Managing savings within only one account
There are many different approaches to managing savings; some prefer or need to keep all savings within just one account, e.g., an offset account, instead of our recommended option of creating specific accounts for different savings goals, as shown in this guide: Managing budgets for large periodic bills or savings goals.
In order to track savings within a single account, we recommend checking out two of our Beta features - Rollover and Safe Balance.
In this article
Using Rollover to 'allocate' funds
Rollover allows under-spent / under-earned or over-spent / over-earned amounts to be carried over from one budget period to the next. This would allow you to use repeating budgets to 'allocate' funds to a set goal.
For example, if you'd like to allocate $50 per month to Clothes & Shoes, you would set up a monthly repeating $50 expense budget with rollover turned on. If you didn't spend anything on Clothes & Shoes for three months, the budget would accumulate to $150 - three lots of that $50 budget.

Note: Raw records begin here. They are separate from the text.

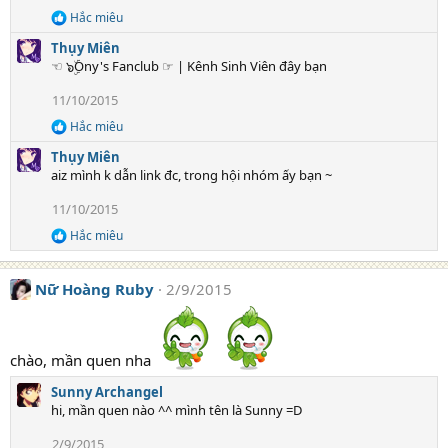
i
Hắc miêu
o
R
e
n
Thụy Miên
a
s
☜ ๖ۣۜOny's Fanclub ☞ | Kênh Sinh Viên đây bạn
c
:
t
11/10/2015
i
o
Hắc miêu
R
n
e
s
Thụy Miên
a
:
aiz mình k dẫn link đc, trong hội nhóm ấy bạn ~
c
t
11/10/2015
i
o
Hắc miêu
R
n
e
s
a
:
Nữ Hoàng Ruby
2/9/2015
c
t
i
o
n
chào, mần quen nha
s
:
Sunny Archangel
hi, mần quen nào ^^ mình tên là Sunny =D
2/9/2015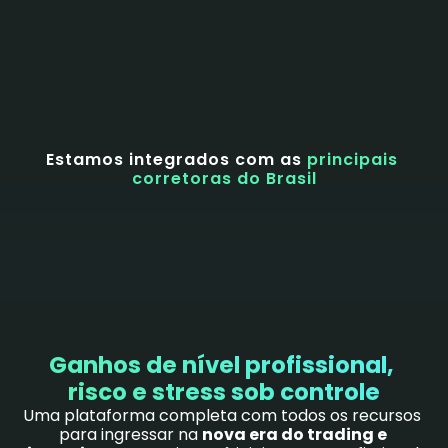
2mi
+2 milhões de mini contratos negociados 
na B3
Todos os meses
10X
+10X mais chances de obter resultados 
positivos no day trade* 
*Estudo FGV 2020
Estamos integrados com as 
principais 
COMECE AGORA
corretoras do Brasil
Ganhos de nível profissional, 
risco e stress sob controle
Uma plataforma completa com todos os recursos 
para ingressar na 
nova era do trading e 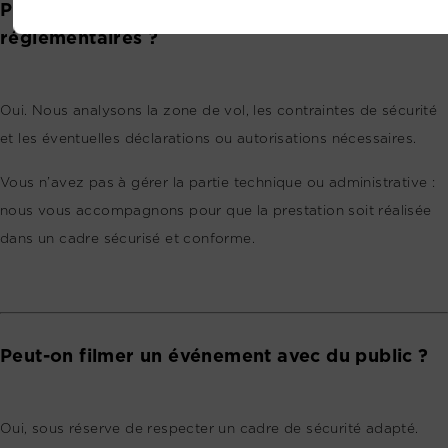
Prenez-vous en charge les démarches
réglementaires ?
Oui. Nous analysons la zone de vol, les contraintes de sécurité
et les éventuelles déclarations ou autorisations nécessaires.
Vous n’avez pas à gérer la partie technique ou administrative :
nous vous accompagnons pour que la prestation soit réalisée
dans un cadre sécurisé et conforme.
Peut-on filmer un événement avec du public ?
Oui, sous réserve de respecter un cadre de sécurité adapté.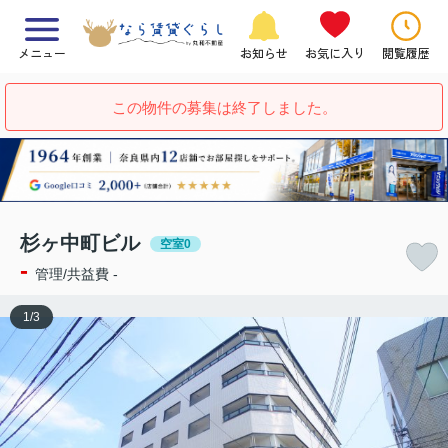
メニュー
お知らせ
お気に入り
閲覧履歴
この物件の募集は終了しました。
杉ヶ中町ビル
空室0
-
管理/共益費 -
1
/
3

You can find more details on how to use Rollover here: Rollover budgeting.
You could then also use Safe Balance to see how much is left in your bank account after these budgets are taken into account.
Using Safe Balance to view what is safe-to-spend
Safe Balance takes your current balance for an account and applies any unspent and unearned budget portions from current budgets to it, giving you a current balance that is safe-to-spend once all outstanding spending and earning is taken into account.
Following the above example, if your current account balance was $2000, but you hadn't spent anything on Clothes & Shoes for that three-month period, then the Safe Balance would show that you have $1850 available to spend (2000 - 150).
You can read about safe balances in greater depth: Overview of Safe balance.
Adapting for general savings and an example
You can also adapt this for general Savings.
In the below example, we have created a $75 per week repeating budget which started 1st January and has rollover on.
The Safe Balance breakdown chart (as displayed in the above guide), shows that this has accrued to $1,350. As such, the Safe Balance (that which hasn't been allocated to a budget) is showing as $148,400.